In order to obtain improved frequency behavior, the turn-off time in the known device is likewise shortened by lowering the carrier lifetime in such a manner that within its volume or bulk through which current passes, there are disposed mutually separated regions or a grid-like interconnected region containing recombination centers in greater concentration than in the adjacent volume or bulk of the emitter zone and the control base zone. The increased number of recombination centers in this region or regions is formed by diffusion of, e.g., gold atoms, or by the influence, of radiation on the thyristor disc through a mask applied to one major surface of the element.

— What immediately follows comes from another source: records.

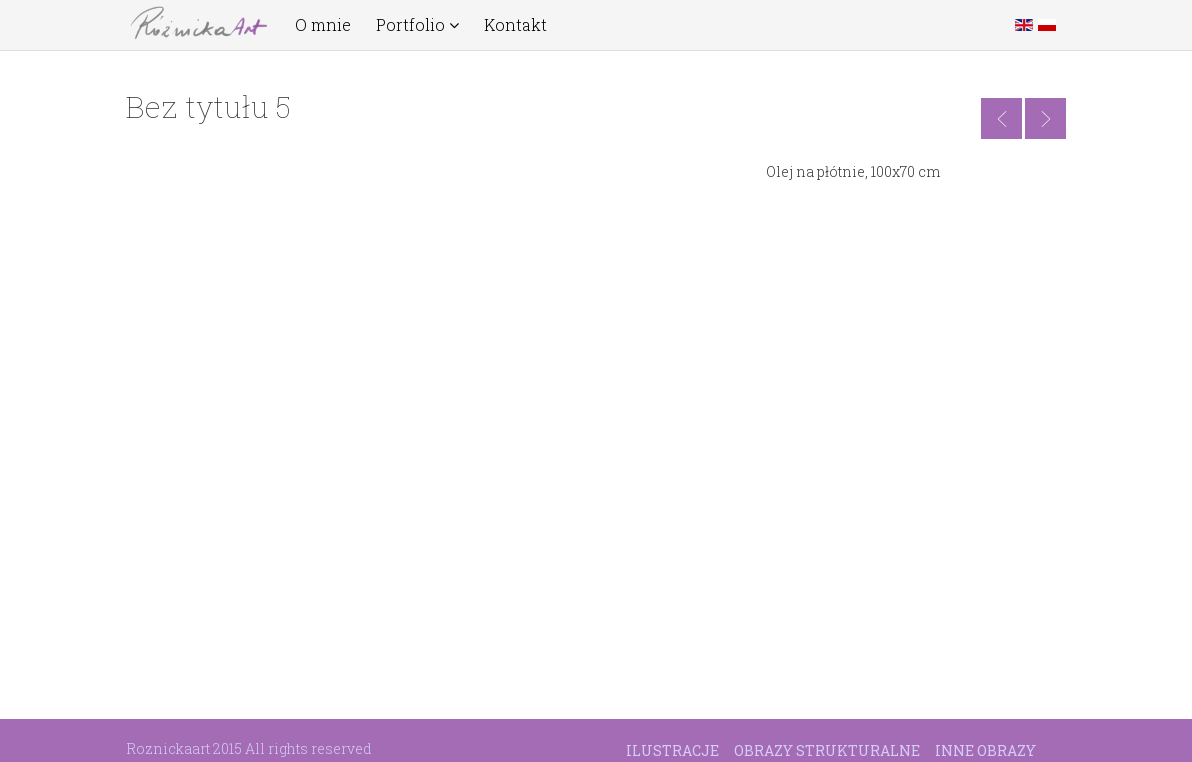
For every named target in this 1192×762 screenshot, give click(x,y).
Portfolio (417, 25)
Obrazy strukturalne (827, 750)
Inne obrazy (985, 750)
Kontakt (515, 25)
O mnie (323, 25)
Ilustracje (672, 750)
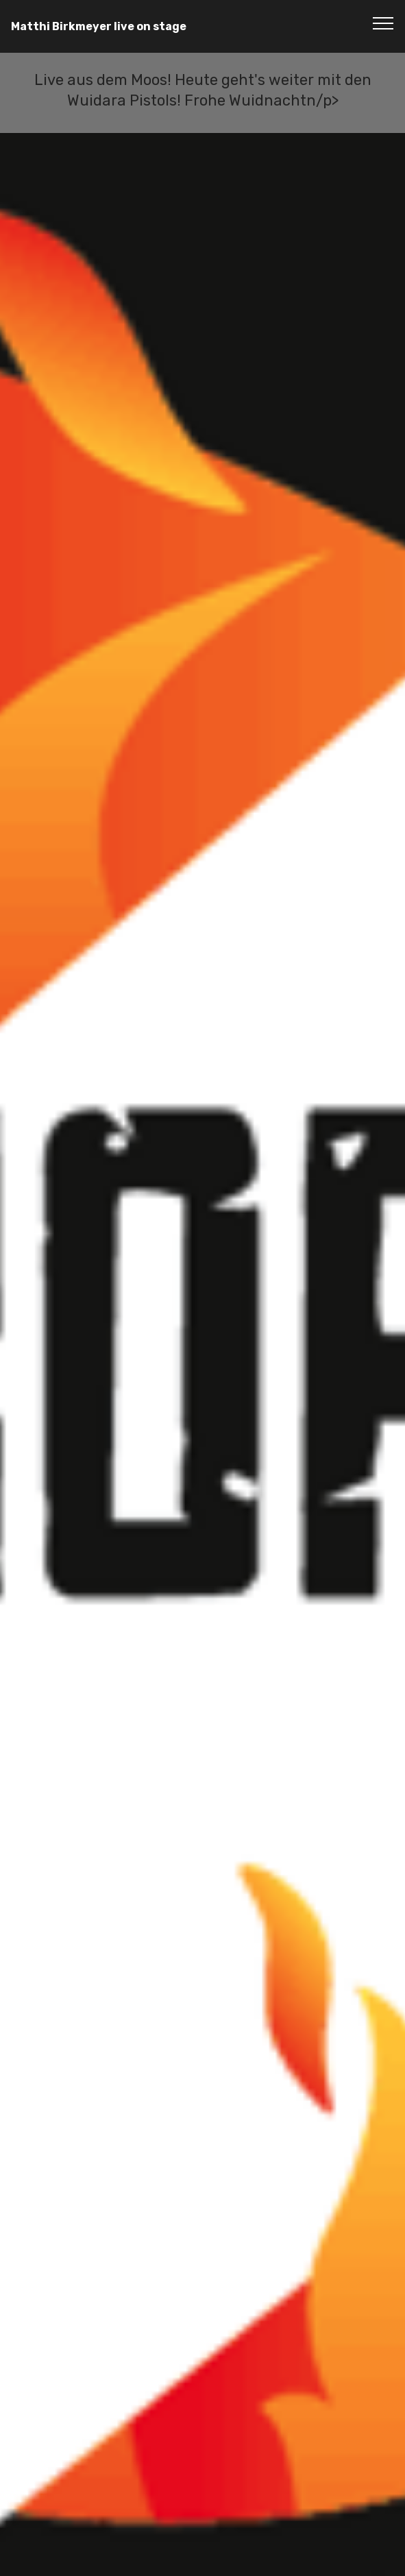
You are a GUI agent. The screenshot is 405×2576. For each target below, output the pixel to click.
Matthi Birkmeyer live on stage (98, 26)
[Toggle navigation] (383, 22)
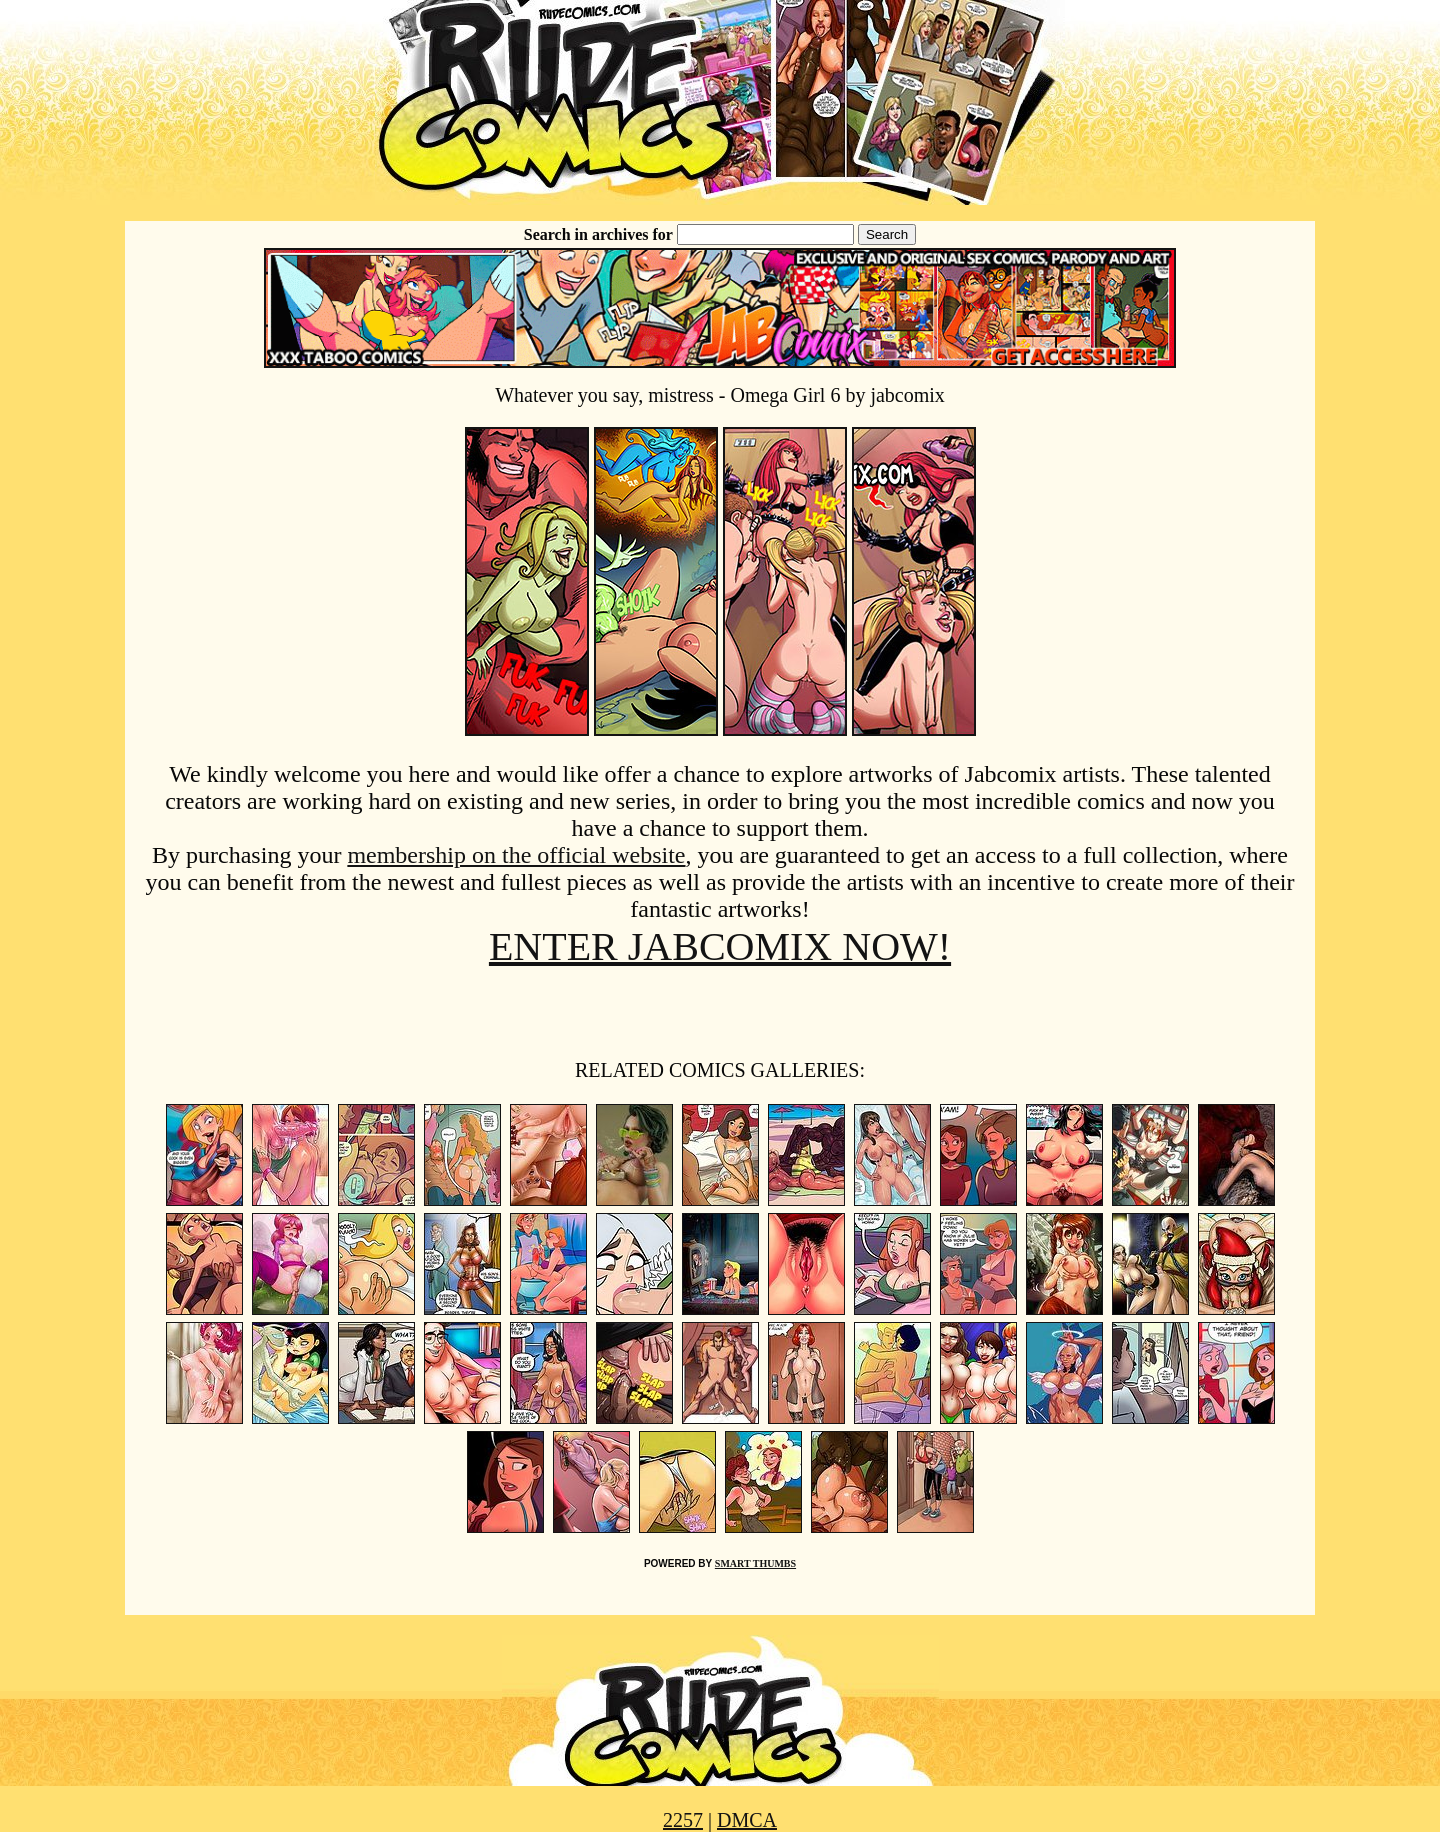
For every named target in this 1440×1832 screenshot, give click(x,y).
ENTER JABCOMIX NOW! (720, 946)
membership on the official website (516, 855)
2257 (683, 1820)
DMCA (747, 1820)
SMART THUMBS (755, 1563)
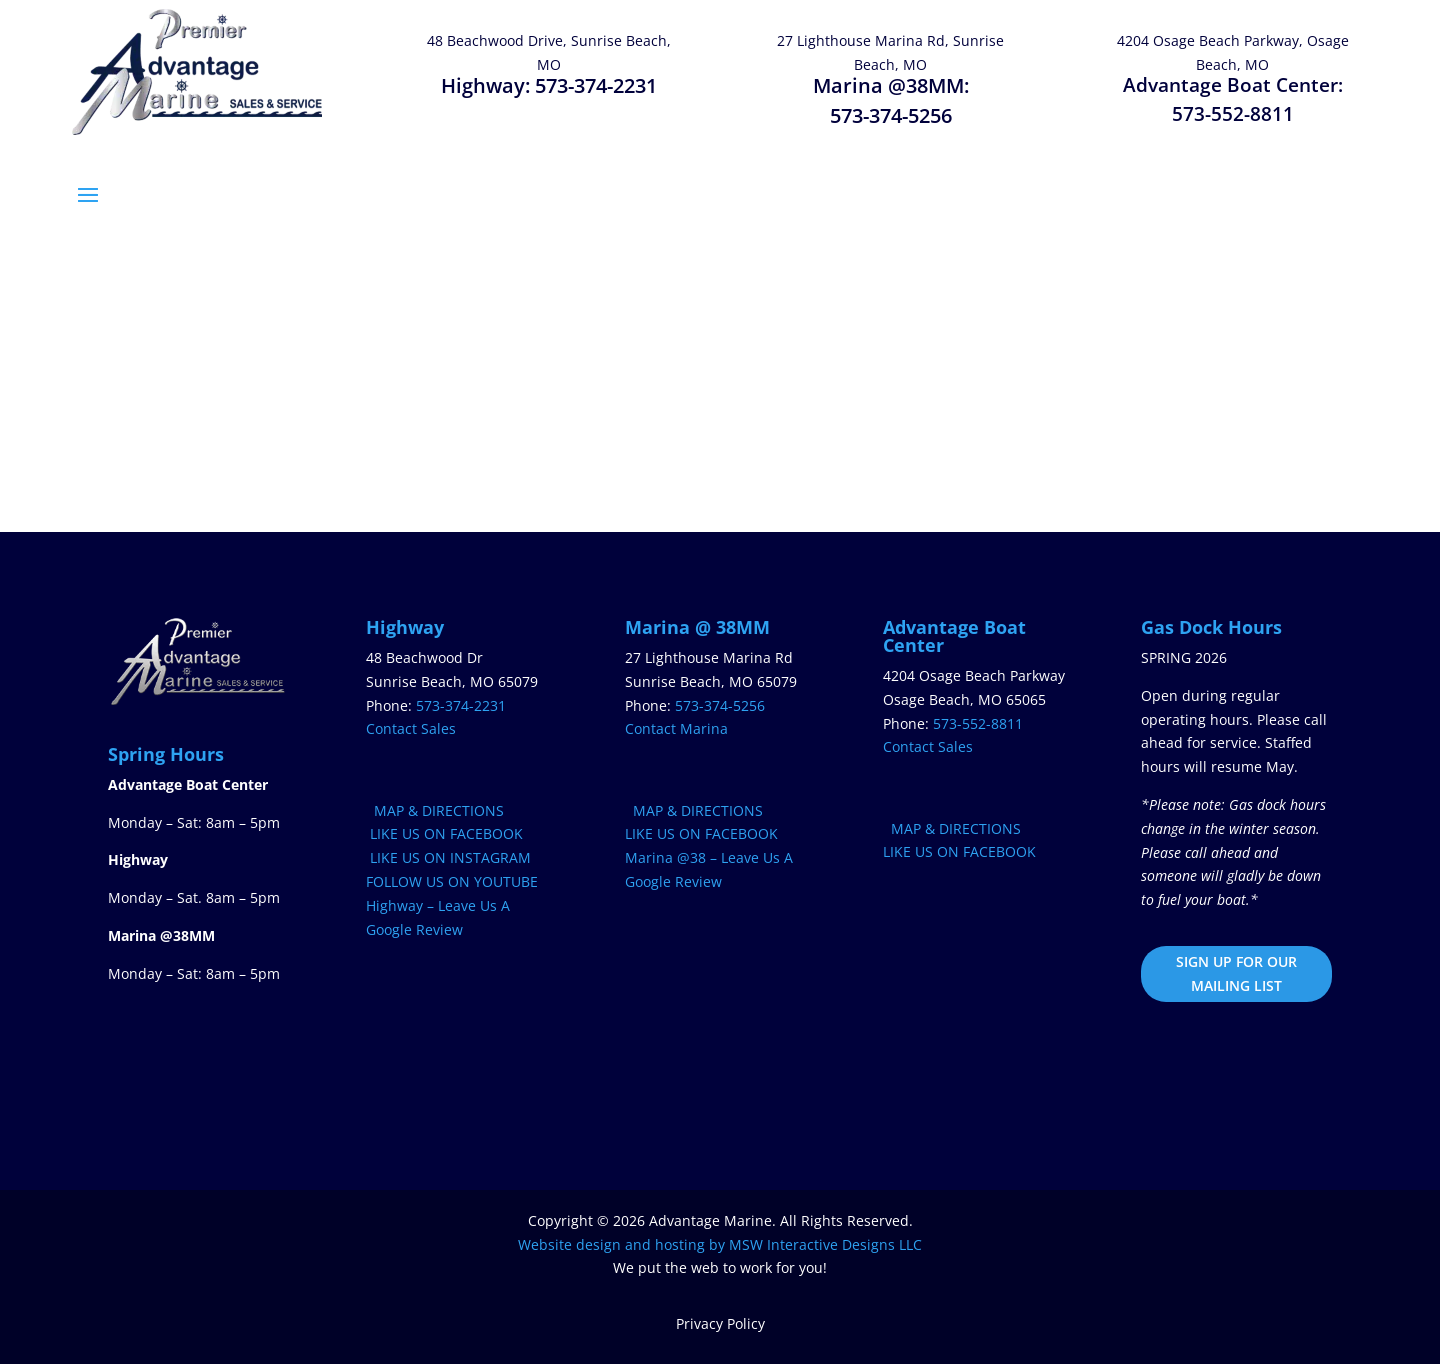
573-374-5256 (891, 115)
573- (978, 723)
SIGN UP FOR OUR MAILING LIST (1236, 973)
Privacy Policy (720, 1323)
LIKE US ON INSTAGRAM (448, 857)
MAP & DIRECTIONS (435, 810)
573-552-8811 (1233, 114)
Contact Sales (411, 728)
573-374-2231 (596, 85)
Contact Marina (676, 728)
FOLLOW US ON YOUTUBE (452, 881)
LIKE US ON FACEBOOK (444, 833)
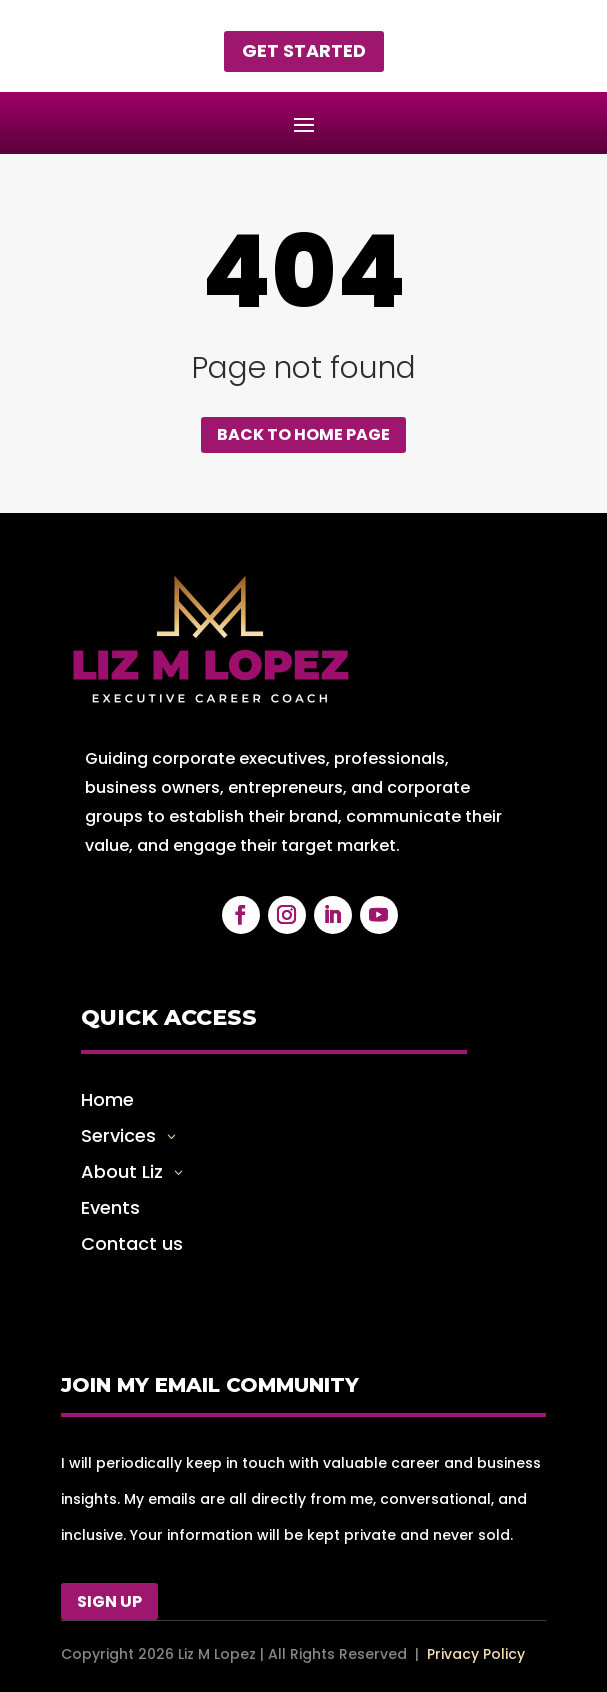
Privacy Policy (476, 1654)
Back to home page (303, 434)
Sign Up (109, 1601)
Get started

The regions of reduced carrier lifetime are to be effective only to a shallow depth below the n emitter zone and must, as is stated explicitly, not influence the two operationally effective pn-junctions between the p base zone and the n base zone and between the n base zone and the p emitter zone, respectively, i.e., at that depth no local reduction of the carrier lifetime is to be effected.
Moreover, German Offenlegungsschrift (application published without examination) No. 2,402,205, published Jan. 17th, 1974, discloses a method for reducing the turn-off time of a thyristor also having the above-mentioned structural features but again without shorting channels in the emitter zone. According to this method, the operational and ready-to-be connected thyristor element is subjected at one of its major surfaces to an orthogonally directed electron radiation of an energy greater than 1 MeV without masking. This reduces the charge carrier lifetime in the volume or bulk of the thyristor element spatially almost homogeneously and not, as explained above, in a localized distribution.
When an irradiation dosage in the order of magnitude of 10.sup.14 electrons/cm.sup.2 is employed, this results in a noticeable reduction of the turn-off time which, however, is connected with a marked increase in the forward voltage drop.
Finally, United States Patent Application Ser. No. 86,579, filed Oct. 19th, 1979 by Alois Sonntag et al, and assigned to the same assignee as the present application, discloses fast switching thyristors with shorted emitter structures, including those with amplifying gate structures, wherein a marked reduction of the turn-off time is realized, but without increasing the forward voltage drop, the firing current or the turn-on losses, by reducing the charge carrier lifetime in the thyristor in a localized distribution. In particular, the charge carrier lifetime beneath the emitter zone is set to be homogeneous and low, corresponding to a desired firing resistance beneath the emitter zone with respect to the rise in the returning forward voltage across the thyristor after every turn-off process, and in sharply delineated closed small regions arranged along the edge of the emitter zone facing the control electrode and intersected by the edge of the emitter zone, the charge carrier lifetime is set to be low compared to the homogeneous setting.